--- START ---

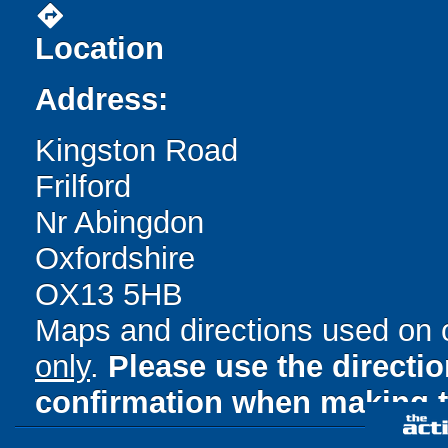
directions
Location
Address:
Kingston Road
Frilford
Nr Abingdon
Oxfordshire
OX13 5HB
Maps and directions used on 
only
.
Please use the directi
confirmation when making t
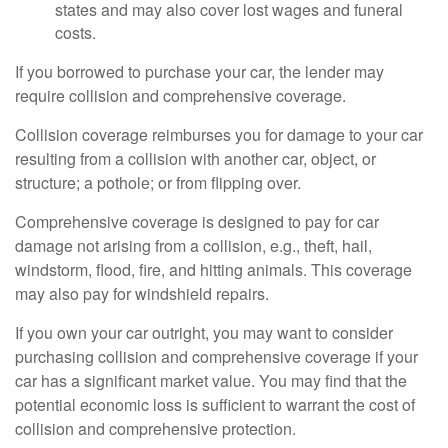
states and may also cover lost wages and funeral
costs.
If you borrowed to purchase your car, the lender may
require collision and comprehensive coverage.
Collision coverage reimburses you for damage to your car
resulting from a collision with another car, object, or
structure; a pothole; or from flipping over.
Comprehensive coverage is designed to pay for car
damage not arising from a collision, e.g., theft, hail,
windstorm, flood, fire, and hitting animals. This coverage
may also pay for windshield repairs.
If you own your car outright, you may want to consider
purchasing collision and comprehensive coverage if your
car has a significant market value. You may find that the
potential economic loss is sufficient to warrant the cost of
collision and comprehensive protection.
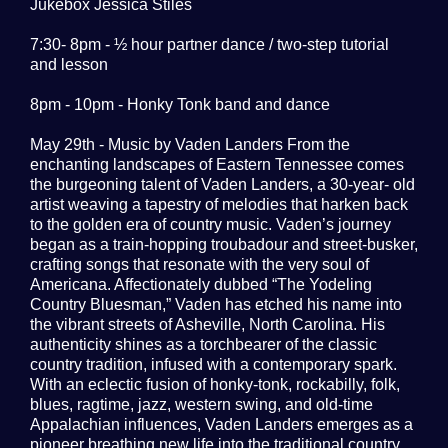
Jukebox Jessica Stiles
7:30- 8pm - ½ hour partner dance / two-step tutorial
and lesson
8pm - 10pm - Honky Tonk band and dance
May 29th - Music by Vaden Landers From the
enchanting landscapes of Eastern Tennessee comes
the burgeoning talent of Vaden Landers, a 30-year- old
artist weaving a tapestry of melodies that harken back
to the golden era of country music. Vaden’s journey
began as a train-hopping troubadour and street-busker,
crafting songs that resonate with the very soul of
Americana. Affectionately dubbed “The Yodeling
Country Bluesman,” Vaden has etched his name into
the vibrant streets of Asheville, North Carolina. His
authenticity shines as a torchbearer of the classic
country tradition, infused with a contemporary spark.
With an eclectic fusion of honky-tonk, rockabilly, folk,
blues, ragtime, jazz, western swing, and old-time
Appalachian influences, Vaden Landers emerges as a
pioneer breathing new life into the traditional country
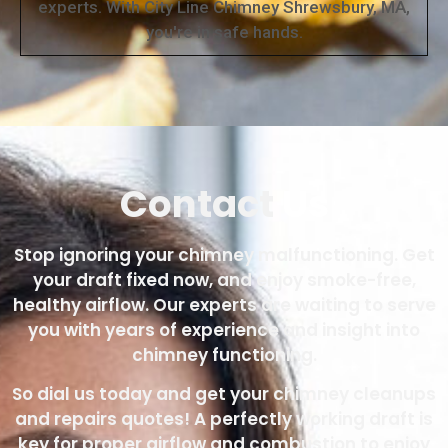
experts. With City Line Chimney Shrewsbury, MA,
you're in safe hands.
Contact
Us
Stop ignoring your chimney malfunctioning. Get
your draft fixed now, and enjoy smoke-free,
healthy airflow. Our experts are waiting to serve
you with years of experience and insight into
chimney functioning.
So dial us today and get your chimney cleanups
and repairs quotes! A perfectly working draft is
key for proper airflow and combustion to enjoy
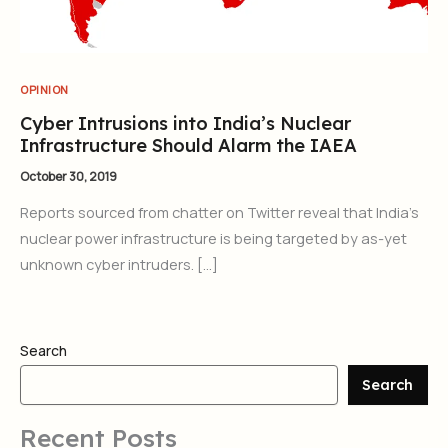
OPINION
Cyber Intrusions into India’s Nuclear
Infrastructure Should Alarm the IAEA
October 30, 2019
Reports sourced from chatter on Twitter reveal that India’s
nuclear power infrastructure is being targeted by as-yet
unknown cyber intruders. […]
Search
Search
Recent Posts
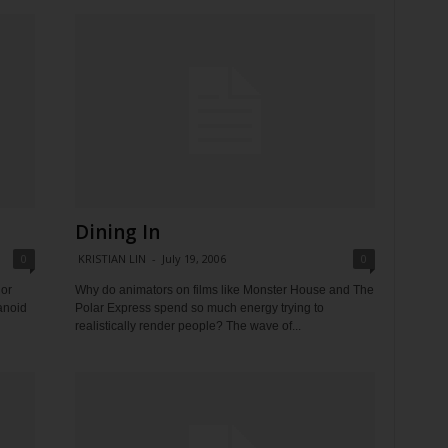
Dining In
0
KRISTIAN LIN
-
July 19, 2006
0
hor
Why do animators on films like Monster House and The
ranoid
Polar Express spend so much energy trying to
realistically render people? The wave of...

--- END ---

EXERCISE GOAL :: If a line of the data contains the word "also", it should be counted; state the total and nothing more.

SOLUTION :: 2